Start of Exercise input
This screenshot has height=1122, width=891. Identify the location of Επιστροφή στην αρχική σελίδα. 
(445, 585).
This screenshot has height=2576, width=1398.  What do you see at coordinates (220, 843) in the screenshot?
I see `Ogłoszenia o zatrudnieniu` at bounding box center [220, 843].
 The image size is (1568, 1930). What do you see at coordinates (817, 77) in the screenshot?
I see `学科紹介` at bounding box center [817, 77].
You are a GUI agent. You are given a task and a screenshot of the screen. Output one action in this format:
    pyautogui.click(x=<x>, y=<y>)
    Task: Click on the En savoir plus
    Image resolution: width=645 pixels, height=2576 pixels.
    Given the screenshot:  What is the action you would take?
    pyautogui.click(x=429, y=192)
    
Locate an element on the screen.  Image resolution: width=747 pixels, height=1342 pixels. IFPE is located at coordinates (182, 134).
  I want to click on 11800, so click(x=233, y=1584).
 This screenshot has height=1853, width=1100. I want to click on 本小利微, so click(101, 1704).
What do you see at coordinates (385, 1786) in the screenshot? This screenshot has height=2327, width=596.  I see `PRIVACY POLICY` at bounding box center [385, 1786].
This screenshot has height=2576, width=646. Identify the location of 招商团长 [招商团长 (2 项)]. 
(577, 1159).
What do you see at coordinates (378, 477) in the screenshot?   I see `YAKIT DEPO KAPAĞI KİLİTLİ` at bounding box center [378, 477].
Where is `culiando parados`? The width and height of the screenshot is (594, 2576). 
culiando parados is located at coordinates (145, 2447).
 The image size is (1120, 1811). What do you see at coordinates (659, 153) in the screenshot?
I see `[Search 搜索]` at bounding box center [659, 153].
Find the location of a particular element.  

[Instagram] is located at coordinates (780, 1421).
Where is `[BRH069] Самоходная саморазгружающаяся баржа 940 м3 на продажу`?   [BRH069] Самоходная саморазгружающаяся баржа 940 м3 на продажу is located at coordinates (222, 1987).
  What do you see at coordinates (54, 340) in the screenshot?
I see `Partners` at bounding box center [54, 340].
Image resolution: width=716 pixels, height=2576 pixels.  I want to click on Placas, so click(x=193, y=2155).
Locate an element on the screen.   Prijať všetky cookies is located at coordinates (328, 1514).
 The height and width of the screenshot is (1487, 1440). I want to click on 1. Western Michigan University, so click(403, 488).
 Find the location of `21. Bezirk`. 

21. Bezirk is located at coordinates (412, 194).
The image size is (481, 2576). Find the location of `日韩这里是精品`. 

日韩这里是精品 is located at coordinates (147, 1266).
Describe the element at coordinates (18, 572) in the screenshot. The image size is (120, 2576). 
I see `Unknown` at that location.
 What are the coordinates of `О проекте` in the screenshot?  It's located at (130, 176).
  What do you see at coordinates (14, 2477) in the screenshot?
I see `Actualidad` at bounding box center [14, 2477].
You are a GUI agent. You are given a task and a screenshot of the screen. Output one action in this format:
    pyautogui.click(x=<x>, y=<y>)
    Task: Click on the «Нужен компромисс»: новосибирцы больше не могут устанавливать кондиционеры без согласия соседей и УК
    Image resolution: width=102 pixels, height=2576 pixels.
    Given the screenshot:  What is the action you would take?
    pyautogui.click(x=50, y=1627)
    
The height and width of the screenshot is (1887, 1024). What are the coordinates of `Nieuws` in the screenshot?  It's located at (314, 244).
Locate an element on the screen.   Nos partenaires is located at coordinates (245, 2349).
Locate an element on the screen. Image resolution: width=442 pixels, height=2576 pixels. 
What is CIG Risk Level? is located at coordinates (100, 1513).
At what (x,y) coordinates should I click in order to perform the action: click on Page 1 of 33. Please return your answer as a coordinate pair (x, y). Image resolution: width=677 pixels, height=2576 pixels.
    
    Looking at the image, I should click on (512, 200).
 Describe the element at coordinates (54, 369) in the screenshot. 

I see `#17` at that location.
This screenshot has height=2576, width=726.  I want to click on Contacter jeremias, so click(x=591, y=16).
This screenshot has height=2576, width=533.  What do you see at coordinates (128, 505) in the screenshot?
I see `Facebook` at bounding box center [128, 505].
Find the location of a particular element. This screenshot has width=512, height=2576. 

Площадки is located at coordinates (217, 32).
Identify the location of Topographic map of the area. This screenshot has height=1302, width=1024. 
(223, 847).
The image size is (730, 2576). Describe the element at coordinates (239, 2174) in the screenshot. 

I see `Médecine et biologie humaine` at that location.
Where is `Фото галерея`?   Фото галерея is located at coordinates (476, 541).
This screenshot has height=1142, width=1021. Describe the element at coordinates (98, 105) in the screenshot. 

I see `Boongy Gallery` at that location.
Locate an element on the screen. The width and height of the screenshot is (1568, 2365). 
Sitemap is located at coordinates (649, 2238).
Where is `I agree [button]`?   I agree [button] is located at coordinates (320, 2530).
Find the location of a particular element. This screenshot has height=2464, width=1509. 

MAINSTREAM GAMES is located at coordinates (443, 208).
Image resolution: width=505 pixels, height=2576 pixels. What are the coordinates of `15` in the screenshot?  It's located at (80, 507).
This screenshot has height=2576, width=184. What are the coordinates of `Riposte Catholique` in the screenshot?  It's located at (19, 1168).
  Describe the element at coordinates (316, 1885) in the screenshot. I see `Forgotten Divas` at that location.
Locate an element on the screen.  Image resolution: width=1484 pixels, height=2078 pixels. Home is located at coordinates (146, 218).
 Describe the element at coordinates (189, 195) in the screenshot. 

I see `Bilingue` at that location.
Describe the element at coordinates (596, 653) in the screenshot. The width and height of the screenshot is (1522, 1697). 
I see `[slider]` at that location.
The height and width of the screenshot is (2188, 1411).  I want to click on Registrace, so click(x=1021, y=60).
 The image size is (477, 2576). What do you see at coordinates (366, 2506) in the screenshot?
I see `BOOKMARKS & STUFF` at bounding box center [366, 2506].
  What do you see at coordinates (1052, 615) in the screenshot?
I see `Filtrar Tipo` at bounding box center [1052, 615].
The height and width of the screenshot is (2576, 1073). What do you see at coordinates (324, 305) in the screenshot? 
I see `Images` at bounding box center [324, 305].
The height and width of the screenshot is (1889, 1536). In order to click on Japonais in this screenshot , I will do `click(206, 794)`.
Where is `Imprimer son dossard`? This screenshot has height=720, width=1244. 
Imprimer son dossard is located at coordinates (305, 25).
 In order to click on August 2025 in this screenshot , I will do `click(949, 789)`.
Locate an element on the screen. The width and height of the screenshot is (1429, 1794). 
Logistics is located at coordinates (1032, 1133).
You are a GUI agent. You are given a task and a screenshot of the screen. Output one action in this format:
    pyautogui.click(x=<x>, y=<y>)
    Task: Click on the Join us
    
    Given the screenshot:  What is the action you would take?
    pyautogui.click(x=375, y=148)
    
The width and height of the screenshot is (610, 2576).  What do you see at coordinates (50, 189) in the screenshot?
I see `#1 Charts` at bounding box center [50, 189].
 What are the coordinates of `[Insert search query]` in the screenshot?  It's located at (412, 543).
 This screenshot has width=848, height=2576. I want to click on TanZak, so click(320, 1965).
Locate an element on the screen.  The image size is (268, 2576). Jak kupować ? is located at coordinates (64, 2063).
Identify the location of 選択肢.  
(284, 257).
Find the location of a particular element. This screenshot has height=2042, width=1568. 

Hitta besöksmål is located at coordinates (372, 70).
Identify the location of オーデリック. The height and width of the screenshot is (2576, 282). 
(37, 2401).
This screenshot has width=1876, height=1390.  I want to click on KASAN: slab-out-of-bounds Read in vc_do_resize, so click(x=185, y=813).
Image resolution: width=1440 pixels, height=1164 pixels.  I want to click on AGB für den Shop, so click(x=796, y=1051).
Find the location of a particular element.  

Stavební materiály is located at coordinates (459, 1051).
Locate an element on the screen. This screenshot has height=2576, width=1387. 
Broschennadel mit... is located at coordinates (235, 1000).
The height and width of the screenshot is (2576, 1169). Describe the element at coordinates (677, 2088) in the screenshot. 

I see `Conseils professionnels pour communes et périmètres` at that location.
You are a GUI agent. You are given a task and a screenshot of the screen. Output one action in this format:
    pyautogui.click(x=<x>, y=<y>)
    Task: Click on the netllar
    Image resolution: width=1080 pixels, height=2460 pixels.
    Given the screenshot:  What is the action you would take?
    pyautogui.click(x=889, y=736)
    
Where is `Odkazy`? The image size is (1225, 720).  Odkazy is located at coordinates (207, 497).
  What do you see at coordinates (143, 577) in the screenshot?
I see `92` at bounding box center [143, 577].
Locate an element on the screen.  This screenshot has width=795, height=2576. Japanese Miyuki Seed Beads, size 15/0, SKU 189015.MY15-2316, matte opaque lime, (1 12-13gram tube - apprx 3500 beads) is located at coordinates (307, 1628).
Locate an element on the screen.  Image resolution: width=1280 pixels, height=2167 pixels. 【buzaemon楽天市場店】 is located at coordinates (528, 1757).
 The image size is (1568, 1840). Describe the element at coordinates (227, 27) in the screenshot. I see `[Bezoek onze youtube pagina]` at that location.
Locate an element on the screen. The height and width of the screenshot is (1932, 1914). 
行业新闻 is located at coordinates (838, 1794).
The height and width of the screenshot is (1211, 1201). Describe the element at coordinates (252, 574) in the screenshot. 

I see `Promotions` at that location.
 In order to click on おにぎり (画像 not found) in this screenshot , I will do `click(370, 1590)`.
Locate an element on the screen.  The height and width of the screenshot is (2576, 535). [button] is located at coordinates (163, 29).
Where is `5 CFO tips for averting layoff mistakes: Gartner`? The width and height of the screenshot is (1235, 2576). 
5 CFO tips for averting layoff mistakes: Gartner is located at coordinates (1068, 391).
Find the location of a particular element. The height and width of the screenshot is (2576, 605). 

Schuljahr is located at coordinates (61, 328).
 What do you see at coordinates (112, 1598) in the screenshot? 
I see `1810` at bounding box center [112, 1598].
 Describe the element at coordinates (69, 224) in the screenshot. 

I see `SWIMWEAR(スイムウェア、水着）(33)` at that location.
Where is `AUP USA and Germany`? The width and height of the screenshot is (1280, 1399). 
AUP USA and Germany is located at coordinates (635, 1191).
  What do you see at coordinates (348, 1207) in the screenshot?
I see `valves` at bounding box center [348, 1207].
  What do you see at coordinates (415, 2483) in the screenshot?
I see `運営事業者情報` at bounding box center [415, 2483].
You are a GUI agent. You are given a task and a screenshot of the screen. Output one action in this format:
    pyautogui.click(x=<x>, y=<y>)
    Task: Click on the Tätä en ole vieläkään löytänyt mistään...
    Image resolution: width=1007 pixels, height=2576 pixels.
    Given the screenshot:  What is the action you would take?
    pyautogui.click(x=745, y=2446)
End of Exercise input
Work instructions: Only the lines from the one with "is (1235, 2576)." through the end of the material are wanted; copy them exactly, both ends included.

Answer to the exercise:
Where is `5 CFO tips for averting layoff mistakes: Gartner`? The width and height of the screenshot is (1235, 2576). 
5 CFO tips for averting layoff mistakes: Gartner is located at coordinates (1068, 391).
Find the location of a particular element. The height and width of the screenshot is (2576, 605). 

Schuljahr is located at coordinates (61, 328).
 What do you see at coordinates (112, 1598) in the screenshot? 
I see `1810` at bounding box center [112, 1598].
 Describe the element at coordinates (69, 224) in the screenshot. 

I see `SWIMWEAR(スイムウェア、水着）(33)` at that location.
Where is `AUP USA and Germany`? The width and height of the screenshot is (1280, 1399). 
AUP USA and Germany is located at coordinates (635, 1191).
  What do you see at coordinates (348, 1207) in the screenshot?
I see `valves` at bounding box center [348, 1207].
  What do you see at coordinates (415, 2483) in the screenshot?
I see `運営事業者情報` at bounding box center [415, 2483].
You are a GUI agent. You are given a task and a screenshot of the screen. Output one action in this format:
    pyautogui.click(x=<x>, y=<y>)
    Task: Click on the Tätä en ole vieläkään löytänyt mistään...
    Image resolution: width=1007 pixels, height=2576 pixels.
    Given the screenshot:  What is the action you would take?
    pyautogui.click(x=745, y=2446)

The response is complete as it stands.